Opinion
2:24-CV-190-CCB-SJF
12-16-2024
OPINION AND ORDER
CRISTAL C. BRISCO JUDGE UNITED STATES DISTRICT COURT
Roy Viverette, a prisoner without a lawyer, filed a complaint against two defendants. ECF 1. “A document filed pro se is to be liberally construed, and a pro se complaint, however inartfully pleaded, must be held to less stringent standards than formal pleadings drafted by lawyers.” Erickson v. Pardus, 551 U.S. 89, 94 (2007) (quotation marks and citations omitted). Nevertheless, under 28 U.S.C. § 1915A, the court must review the merits of a prisoner complaint and dismiss it if the action is frivolous or malicious, fails to state a claim upon which relief may be granted, or seeks monetary relief against a defendant who is immune from such relief.
Viverette, who is housed at the Porter County Jail, alleges that, on December 1, 2023, at about 8:00 a.m., he slipped on water that was leaking from the jail's ceiling and injured his back. ECF 1 at 1-2. Custody and nursing staff were notified about his fall, but he did not receive medical treatment until eight hours later.

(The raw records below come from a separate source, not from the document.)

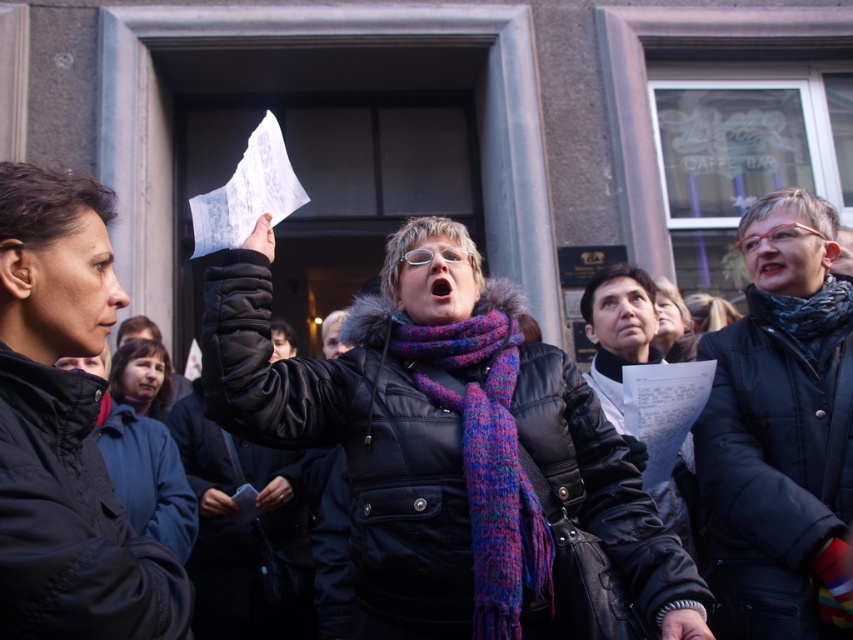 Does purple knitted scarf at center appear on the right side of matte blue scarf at lower left?

→ Indeed, purple knitted scarf at center is positioned on the right side of matte blue scarf at lower left.

Is purple knitted scarf at center closer to camera compared to matte blue scarf at lower left?

Yes.

Does point (355, 563) come farther from viewer compared to point (155, 396)?

No, (355, 563) is in front of (155, 396).

Image resolution: width=853 pixels, height=640 pixels. I want to click on purple knitted scarf at center, so click(x=450, y=474).

Between black matte jacket at upper right and matte blue scarf at lower left, which one has more height?

black matte jacket at upper right is taller.

Is black matte jacket at upper right wider than matte blue scarf at lower left?

Indeed, black matte jacket at upper right has a greater width compared to matte blue scarf at lower left.

Who is more forward, (762, 323) or (152, 404)?

Positioned in front is point (762, 323).

Identify the location of black matte jacket at upper right. (779, 429).

Is matte black jacket at left in front of matte blue scarf at lower left?

Yes.

Which is in front, point (54, 435) or point (161, 385)?

Point (54, 435) is in front.

The image size is (853, 640). What are the coordinates of `matte black jacket at left` in the screenshot? It's located at (65, 428). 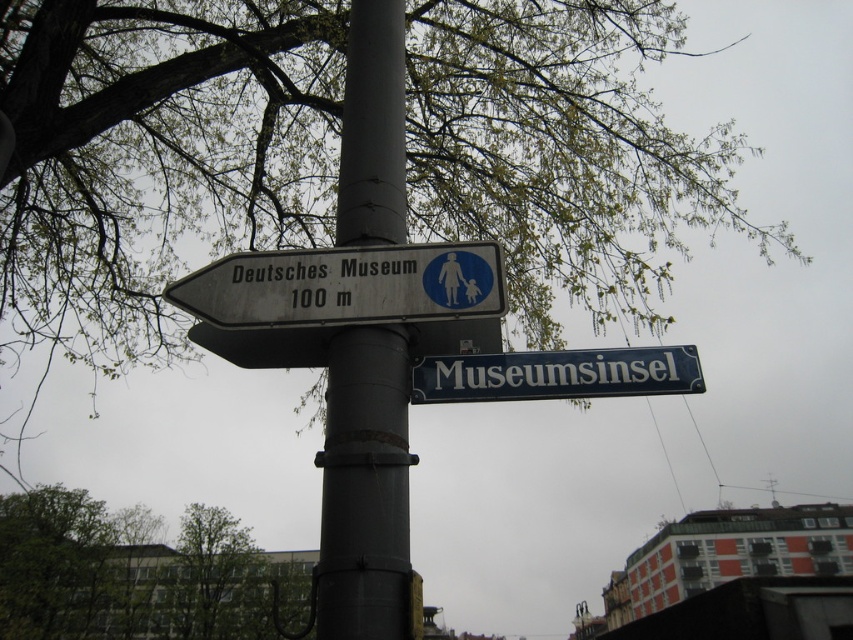 You are standing at the point marked by the coordinates point (345,285). Looking around, you see a white metallic sign at upper left. Which direction should you walk to reach the Deutsches Museum?

The Deutsches Museum is 100 meters to the left, as indicated by the arrow on the white metallic sign at upper left. You should walk in the direction the arrow points, which is to your left.

You are standing at the street signpost and want to take a photo that includes both the green leafy tree at upper left and the white metallic sign at upper left. Which object should you position closer to the edge of your camera frame to ensure both fit in the shot?

Since the green leafy tree at upper left is wider than the white metallic sign at upper left, you should position the wider green leafy tree at upper left closer to the edge of your camera frame to ensure both fit in the shot. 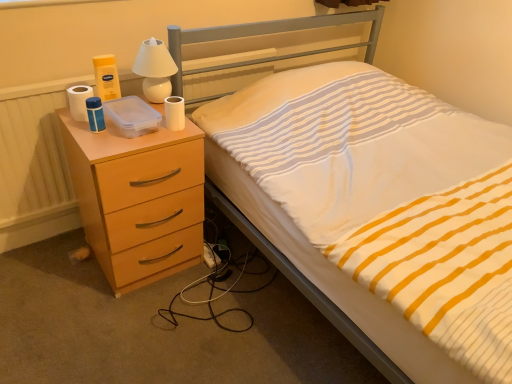 Image resolution: width=512 pixels, height=384 pixels. In order to click on free space to the left of white matte toilet paper at upper right, the 1th toilet paper from the right in this screenshot , I will do `click(134, 132)`. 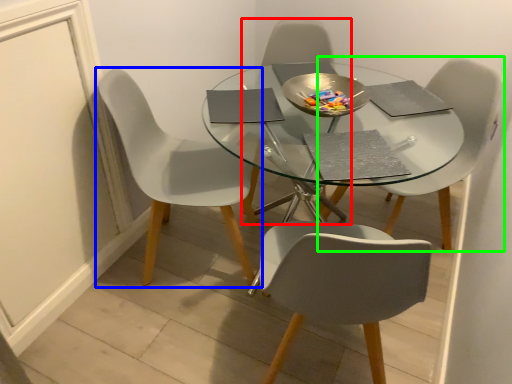 Question: Which object is the farthest from chair (highlighted by a red box)? Choose among these: chair (highlighted by a blue box) or chair (highlighted by a green box).

Choices:
 (A) chair
 (B) chair

Answer: (B) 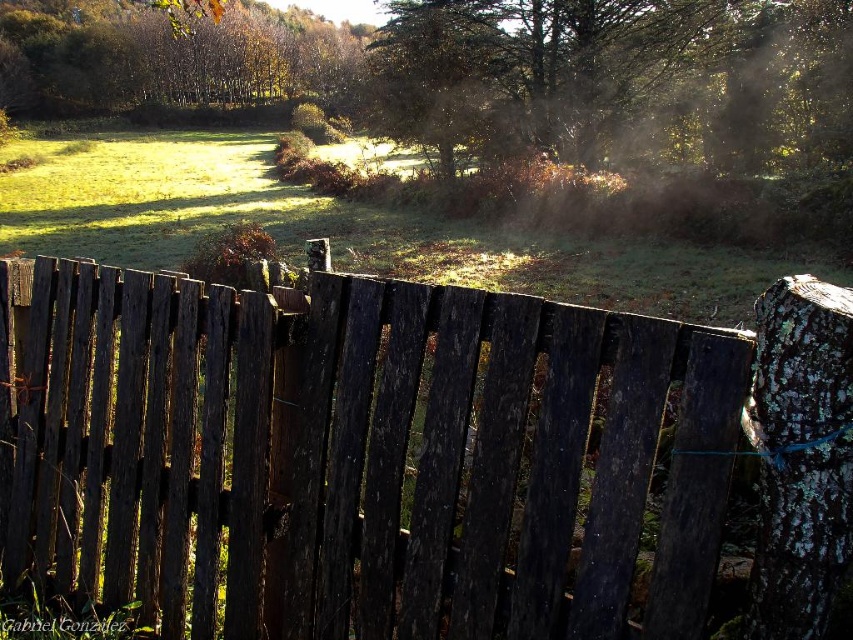 Question: Does weathered wood fence at center have a greater width compared to green leafy tree at upper left?

Choices:
 (A) no
 (B) yes

Answer: (A)

Question: Can you confirm if weathered wood fence at center is positioned to the left of green leafy tree at upper left?

Choices:
 (A) no
 (B) yes

Answer: (A)

Question: Does weathered wood fence at center appear under green leafy tree at upper left?

Choices:
 (A) yes
 (B) no

Answer: (A) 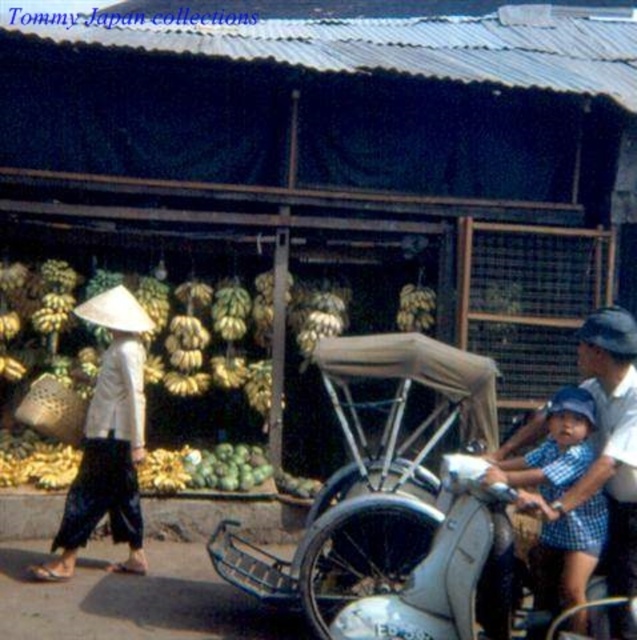 You are a tourist who wants to buy a souvenir. The vendor is standing near the white matte conical hat at left. Where should you look to find the vendor?

The vendor is near the white matte conical hat at left located at point (108, 442).

You are standing at the entrance of a market and see the white matte conical hat at left. If you want to reach it in 3 seconds, what is the minimum speed you need to walk towards it?

The white matte conical hat at left is 6.75 meters away. To reach it in 3 seconds, you need to walk at a minimum speed of 2.25 meters per second. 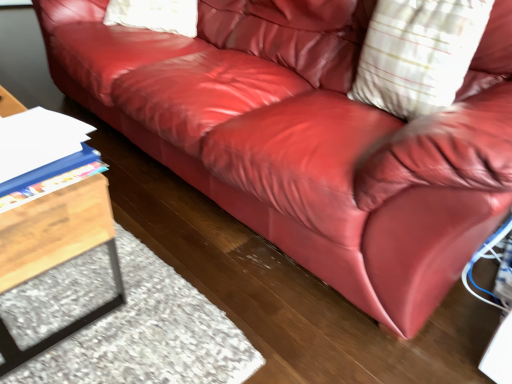 Question: From a real-world perspective, is white striped pillow at upper right below blue plastic folder at lower left?

Choices:
 (A) yes
 (B) no

Answer: (B)

Question: From a real-world perspective, does white striped pillow at upper right stand above blue plastic folder at lower left?

Choices:
 (A) no
 (B) yes

Answer: (B)

Question: Is white striped pillow at upper right next to blue plastic folder at lower left and touching it?

Choices:
 (A) yes
 (B) no

Answer: (B)

Question: Is the position of white striped pillow at upper right less distant than that of blue plastic folder at lower left?

Choices:
 (A) yes
 (B) no

Answer: (B)

Question: Is white striped pillow at upper right to the left of blue plastic folder at lower left from the viewer's perspective?

Choices:
 (A) yes
 (B) no

Answer: (B)

Question: From a real-world perspective, is wooden table at left positioned above or below blue plastic folder at lower left?

Choices:
 (A) above
 (B) below

Answer: (B)

Question: Considering the positions of wooden table at left and blue plastic folder at lower left in the image, is wooden table at left taller or shorter than blue plastic folder at lower left?

Choices:
 (A) tall
 (B) short

Answer: (A)

Question: From the image's perspective, is wooden table at left above or below blue plastic folder at lower left?

Choices:
 (A) below
 (B) above

Answer: (A)

Question: Which is correct: wooden table at left is inside blue plastic folder at lower left, or outside of it?

Choices:
 (A) inside
 (B) outside

Answer: (B)

Question: From the image's perspective, is white striped pillow at upper right located above or below wooden table at left?

Choices:
 (A) below
 (B) above

Answer: (B)

Question: From a real-world perspective, is white striped pillow at upper right positioned above or below wooden table at left?

Choices:
 (A) below
 (B) above

Answer: (B)

Question: Does point (388, 62) appear closer or farther from the camera than point (36, 228)?

Choices:
 (A) closer
 (B) farther

Answer: (B)

Question: Considering the positions of white striped pillow at upper right and wooden table at left in the image, is white striped pillow at upper right bigger or smaller than wooden table at left?

Choices:
 (A) small
 (B) big

Answer: (A)

Question: Considering the positions of blue plastic folder at lower left and wooden table at left in the image, is blue plastic folder at lower left bigger or smaller than wooden table at left?

Choices:
 (A) small
 (B) big

Answer: (A)

Question: Visually, is blue plastic folder at lower left positioned to the left or to the right of wooden table at left?

Choices:
 (A) left
 (B) right

Answer: (B) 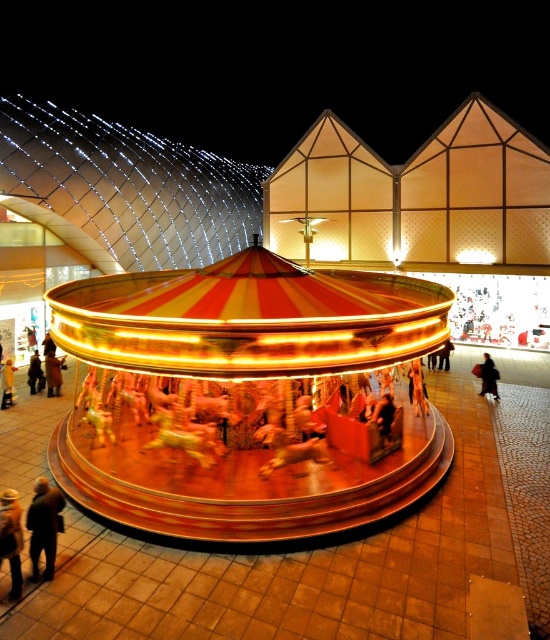 Between orange fabric jacket at lower left and black fabric at center, which one appears on the left side from the viewer's perspective?

Positioned to the left is orange fabric jacket at lower left.

Who is positioned more to the right, orange fabric jacket at lower left or black fabric at center?

black fabric at center is more to the right.

Is point (8, 538) positioned after point (492, 394)?

No, it is not.

Where is `orange fabric jacket at lower left`? orange fabric jacket at lower left is located at coordinates [12, 538].

Between point (111, 408) and point (481, 392), which one is positioned in front?

Point (111, 408) is in front.

Is point (282, 509) closer to viewer compared to point (490, 358)?

Yes, point (282, 509) is closer to viewer.

The height and width of the screenshot is (640, 550). Describe the element at coordinates (246, 397) in the screenshot. I see `shiny gold carousel at center` at that location.

Identify the location of shiny gold carousel at center. (246, 397).

Consider the image. Does shiny gold carousel at center appear on the right side of dark brown leather jacket at lower left?

Yes, shiny gold carousel at center is to the right of dark brown leather jacket at lower left.

Does point (256, 362) come in front of point (29, 520)?

That is False.

Is point (207, 304) positioned in front of point (30, 554)?

That is False.

Find the location of `shiny gold carousel at center`. shiny gold carousel at center is located at coordinates (246, 397). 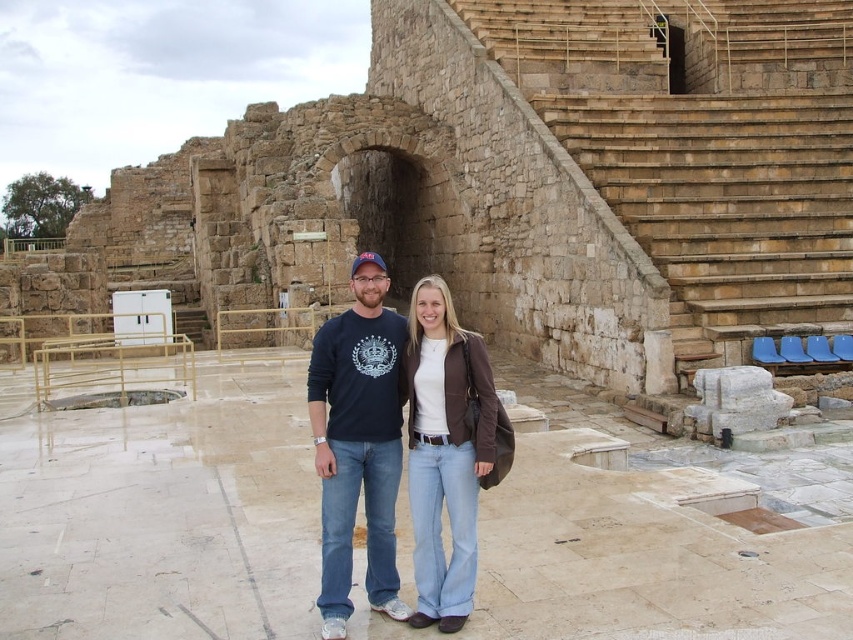 Is point (322, 464) positioned after point (416, 429)?

That is False.

Is point (329, 515) positioned behind point (456, 609)?

Yes, point (329, 515) is farther from viewer.

This screenshot has height=640, width=853. In order to click on matte blue sweatshirt at center in this screenshot , I will do `click(363, 433)`.

Does brown stone stairs at upper right have a greater width compared to matte blue sweatshirt at center?

Correct, the width of brown stone stairs at upper right exceeds that of matte blue sweatshirt at center.

Which is more to the right, brown stone stairs at upper right or matte blue sweatshirt at center?

brown stone stairs at upper right is more to the right.

Is point (587, 22) behind point (323, 536)?

That is True.

Find the location of `brown stone stairs at upper right`. brown stone stairs at upper right is located at coordinates (703, 145).

Does brown stone stairs at upper right have a larger size compared to brown leather jacket at center?

Yes, brown stone stairs at upper right is bigger than brown leather jacket at center.

At what (x,y) coordinates should I click in order to perform the action: click on brown stone stairs at upper right. Please return your answer as a coordinate pair (x, y). The width and height of the screenshot is (853, 640). Looking at the image, I should click on (703, 145).

This screenshot has height=640, width=853. What do you see at coordinates (703, 145) in the screenshot?
I see `brown stone stairs at upper right` at bounding box center [703, 145].

Identify the location of brown stone stairs at upper right. Image resolution: width=853 pixels, height=640 pixels. (703, 145). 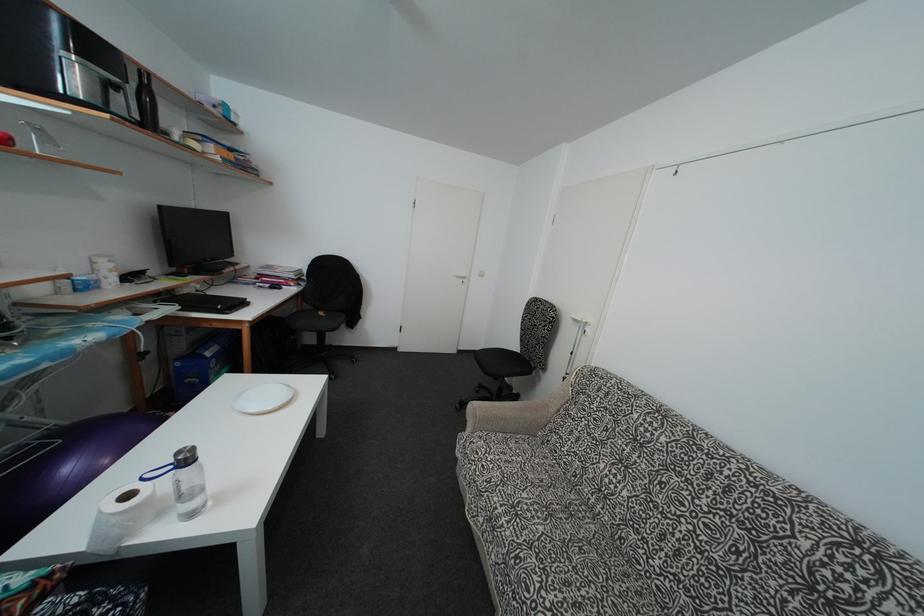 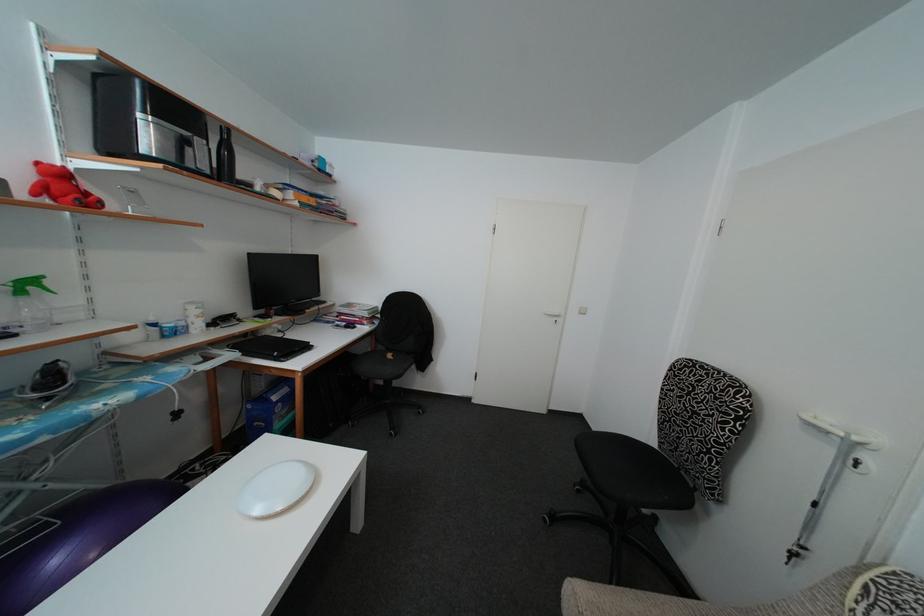 Question: The images are taken continuously from a first-person perspective. In which direction is your viewpoint rotating?

Choices:
 (A) Left
 (B) Right
 (C) Up
 (D) Down

Answer: (A) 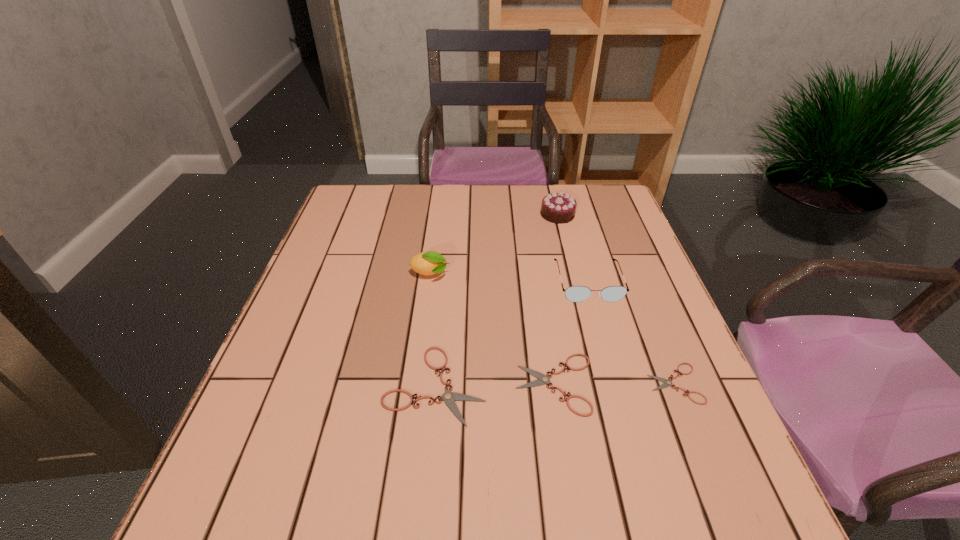 I want to click on vacant space that's between the lemon and the leftmost shears, so click(433, 329).

Image resolution: width=960 pixels, height=540 pixels. I want to click on unoccupied area between the second tallest shears and the leftmost shears, so click(x=495, y=384).

Locate an element on the screen. Image resolution: width=960 pixels, height=540 pixels. vacant area that lies between the shortest object and the lemon is located at coordinates (552, 329).

Locate an element on the screen. Image resolution: width=960 pixels, height=540 pixels. vacant point located between the spectacles and the leftmost shears is located at coordinates (512, 333).

The width and height of the screenshot is (960, 540). What are the coordinates of `free spot between the leftmost shears and the rightmost shears` in the screenshot? It's located at (555, 384).

I want to click on vacant space in between the shortest shears and the fourth shortest object, so click(x=631, y=333).

The image size is (960, 540). I want to click on free spot between the lemon and the shortest object, so click(552, 329).

What are the coordinates of `object that is the second nearest to the second shortest shears` in the screenshot? It's located at (667, 383).

Locate which object is the second closest to the lemon. Please provide its 2D coordinates. Your answer should be formatted as a tuple, i.e. [(x, y)], where the tuple contains the x and y coordinates of a point satisfying the conditions above.

[(574, 293)]

Where is `shears that can be found as the third closest to the farthest object`? The width and height of the screenshot is (960, 540). shears that can be found as the third closest to the farthest object is located at coordinates (667, 383). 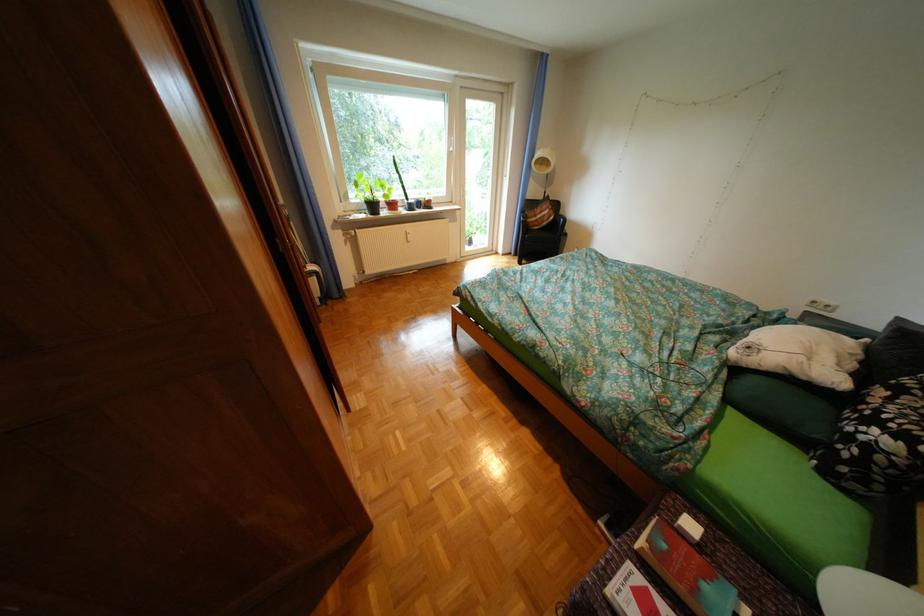 The width and height of the screenshot is (924, 616). Identify the location of radiator valve knob. (315, 282). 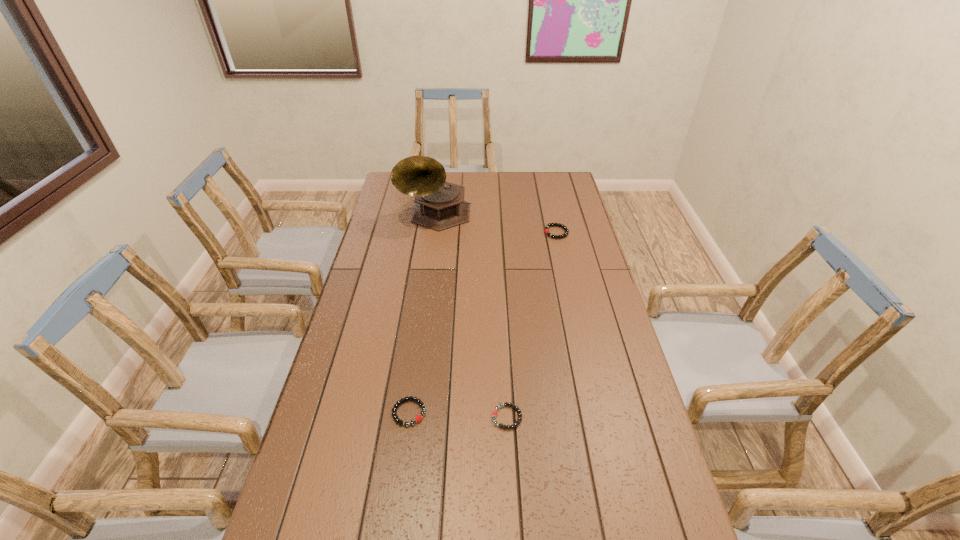 Where is `free space that satisfies the following two spatial constraints: 1. on the back side of the farthest bracelet; 2. on the right side of the leftmost bracelet`? Image resolution: width=960 pixels, height=540 pixels. free space that satisfies the following two spatial constraints: 1. on the back side of the farthest bracelet; 2. on the right side of the leftmost bracelet is located at coordinates (434, 232).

Id. at 2. An x-ray was taken of his back, but he was not given any pain medication. Id. Viverette contends he did not receive adequate medical care for his back injury. Id. He also asserts that the jail has been notified about the water leaking from the ceiling, but has not taken the necessary steps to repair it. Id. at 2-3.
In this case, Viverette initially sues the Porter County Jail. However, the jail is a building, not a “person” or policy-making body that can be sued for constitutional violations under 42 U.S.C. § 1983. Smith v. Knox County Jail, 666 F.3d 1037, 1040 (7th Cir. 2012). Because Porter County Jail is not a suable entity, he may not proceed against it.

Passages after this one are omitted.